→ **What this task involves**
Your answer must restate each entry below word for word, with no pictures in it.

──────────

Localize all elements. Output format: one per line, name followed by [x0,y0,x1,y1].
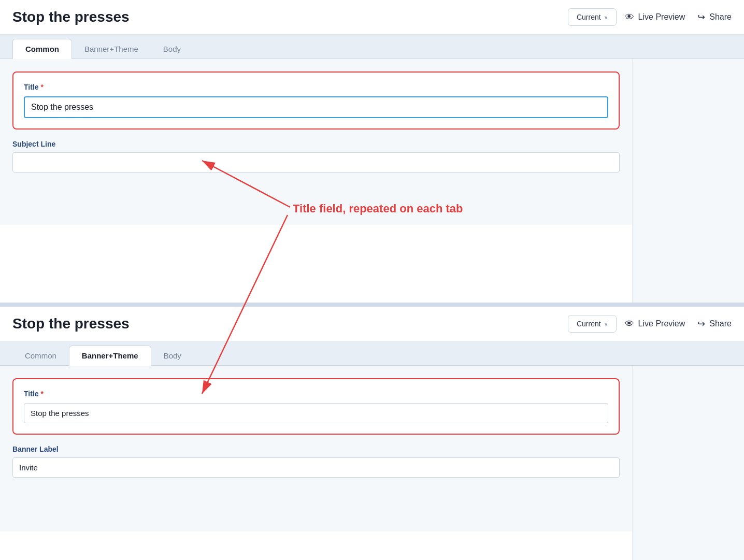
share-icon-bottom [697,318,705,329]
share-label-top: Share [709,12,732,22]
required-star-bottom: * [41,390,44,398]
share-button-bottom[interactable]: Share [697,318,732,329]
chevron-down-icon-bottom: ∨ [604,321,608,327]
tab-body-top[interactable]: Body [151,39,193,59]
page-title-bottom: Stop the presses [12,315,560,332]
current-dropdown-bottom[interactable]: Current ∨ [568,315,617,333]
subject-label-top: Subject Line [12,140,620,148]
tab-common-top[interactable]: Common [12,39,72,59]
tab-common-bottom[interactable]: Common [12,346,69,365]
live-preview-label-top: Live Preview [638,12,685,22]
header-actions-bottom: Live Preview Share [625,318,732,329]
bottom-section: Stop the presses Current ∨ Live Preview … [0,307,744,560]
dropdown-label-bottom: Current [577,320,601,328]
current-dropdown-top[interactable]: Current ∨ [568,8,617,26]
right-panel-bottom [632,366,744,560]
share-button-top[interactable]: Share [697,11,732,23]
page-wrapper: Stop the presses Current ∨ Live Preview … [0,0,744,560]
subject-section-top: Subject Line [12,140,620,173]
eye-icon-bottom [625,319,634,329]
tab-banner-theme-bottom[interactable]: Banner+Theme [69,346,151,366]
banner-section-bottom: Banner Label [12,445,620,478]
eye-icon-top [625,12,634,23]
required-star-top: * [41,83,44,91]
top-main-content: Title * Subject Line [0,59,632,303]
section-divider [0,303,744,307]
tab-banner-theme-top[interactable]: Banner+Theme [72,39,151,59]
tabs-bottom: Common Banner+Theme Body [0,341,744,366]
tabs-top: Common Banner+Theme Body [0,35,744,59]
banner-input-bottom[interactable] [12,457,620,478]
bottom-header: Stop the presses Current ∨ Live Preview … [0,307,744,341]
live-preview-label-bottom: Live Preview [638,319,685,328]
live-preview-button-bottom[interactable]: Live Preview [625,319,685,329]
bottom-content-area: Title * Banner Label [0,366,632,532]
share-icon-top [697,11,705,23]
title-input-bottom[interactable] [24,403,608,423]
share-label-bottom: Share [709,319,732,328]
dropdown-label-top: Current [577,13,601,21]
page-title-top: Stop the presses [12,9,560,25]
right-panel-top [632,59,744,303]
title-field-section-bottom: Title * [12,378,620,435]
title-field-section-top: Title * [12,71,620,130]
chevron-down-icon-top: ∨ [604,15,608,20]
title-input-top[interactable] [24,96,608,118]
subject-input-top[interactable] [12,152,620,173]
top-content-area: Title * Subject Line [0,59,632,225]
bottom-main-content: Title * Banner Label [0,366,632,560]
live-preview-button-top[interactable]: Live Preview [625,12,685,23]
top-section: Stop the presses Current ∨ Live Preview … [0,0,744,303]
top-header: Stop the presses Current ∨ Live Preview … [0,0,744,35]
banner-label-bottom: Banner Label [12,445,620,453]
top-main-content-wrapper: Title * Subject Line [0,59,744,303]
tab-body-bottom[interactable]: Body [151,346,194,365]
header-actions-top: Live Preview Share [625,11,732,23]
title-label-bottom: Title * [24,390,608,398]
bottom-main-content-wrapper: Title * Banner Label [0,366,744,560]
title-label-top: Title * [24,83,608,91]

──────────

→ **Problem solution**
Localize all elements. Output format: one per line, name followed by [x0,y0,x1,y1].
share-icon-bottom [697,318,705,329]
share-label-top: Share [709,12,732,22]
required-star-bottom: * [41,390,44,398]
share-button-bottom[interactable]: Share [697,318,732,329]
chevron-down-icon-bottom: ∨ [604,321,608,327]
tab-body-top[interactable]: Body [151,39,193,59]
page-title-bottom: Stop the presses [12,315,560,332]
current-dropdown-bottom[interactable]: Current ∨ [568,315,617,333]
subject-label-top: Subject Line [12,140,620,148]
tab-common-top[interactable]: Common [12,39,72,59]
tab-common-bottom[interactable]: Common [12,346,69,365]
live-preview-label-top: Live Preview [638,12,685,22]
header-actions-bottom: Live Preview Share [625,318,732,329]
bottom-section: Stop the presses Current ∨ Live Preview … [0,307,744,560]
dropdown-label-bottom: Current [577,320,601,328]
current-dropdown-top[interactable]: Current ∨ [568,8,617,26]
right-panel-bottom [632,366,744,560]
share-button-top[interactable]: Share [697,11,732,23]
page-wrapper: Stop the presses Current ∨ Live Preview … [0,0,744,560]
subject-section-top: Subject Line [12,140,620,173]
eye-icon-bottom [625,319,634,329]
tab-banner-theme-bottom[interactable]: Banner+Theme [69,346,151,366]
banner-section-bottom: Banner Label [12,445,620,478]
eye-icon-top [625,12,634,23]
required-star-top: * [41,83,44,91]
top-main-content: Title * Subject Line [0,59,632,303]
section-divider [0,303,744,307]
tab-banner-theme-top[interactable]: Banner+Theme [72,39,151,59]
tabs-bottom: Common Banner+Theme Body [0,341,744,366]
tabs-top: Common Banner+Theme Body [0,35,744,59]
banner-input-bottom[interactable] [12,457,620,478]
bottom-header: Stop the presses Current ∨ Live Preview … [0,307,744,341]
live-preview-label-bottom: Live Preview [638,319,685,328]
live-preview-button-bottom[interactable]: Live Preview [625,319,685,329]
bottom-content-area: Title * Banner Label [0,366,632,532]
share-icon-top [697,11,705,23]
title-input-bottom[interactable] [24,403,608,423]
share-label-bottom: Share [709,319,732,328]
dropdown-label-top: Current [577,13,601,21]
page-title-top: Stop the presses [12,9,560,25]
right-panel-top [632,59,744,303]
title-field-section-bottom: Title * [12,378,620,435]
title-field-section-top: Title * [12,71,620,130]
chevron-down-icon-top: ∨ [604,15,608,20]
title-input-top[interactable] [24,96,608,118]
subject-input-top[interactable] [12,152,620,173]
top-content-area: Title * Subject Line [0,59,632,225]
bottom-main-content: Title * Banner Label [0,366,632,560]
live-preview-button-top[interactable]: Live Preview [625,12,685,23]
top-section: Stop the presses Current ∨ Live Preview … [0,0,744,303]
top-header: Stop the presses Current ∨ Live Preview … [0,0,744,35]
banner-label-bottom: Banner Label [12,445,620,453]
top-main-content-wrapper: Title * Subject Line [0,59,744,303]
tab-body-bottom[interactable]: Body [151,346,194,365]
header-actions-top: Live Preview Share [625,11,732,23]
title-label-bottom: Title * [24,390,608,398]
bottom-main-content-wrapper: Title * Banner Label [0,366,744,560]
title-label-top: Title * [24,83,608,91]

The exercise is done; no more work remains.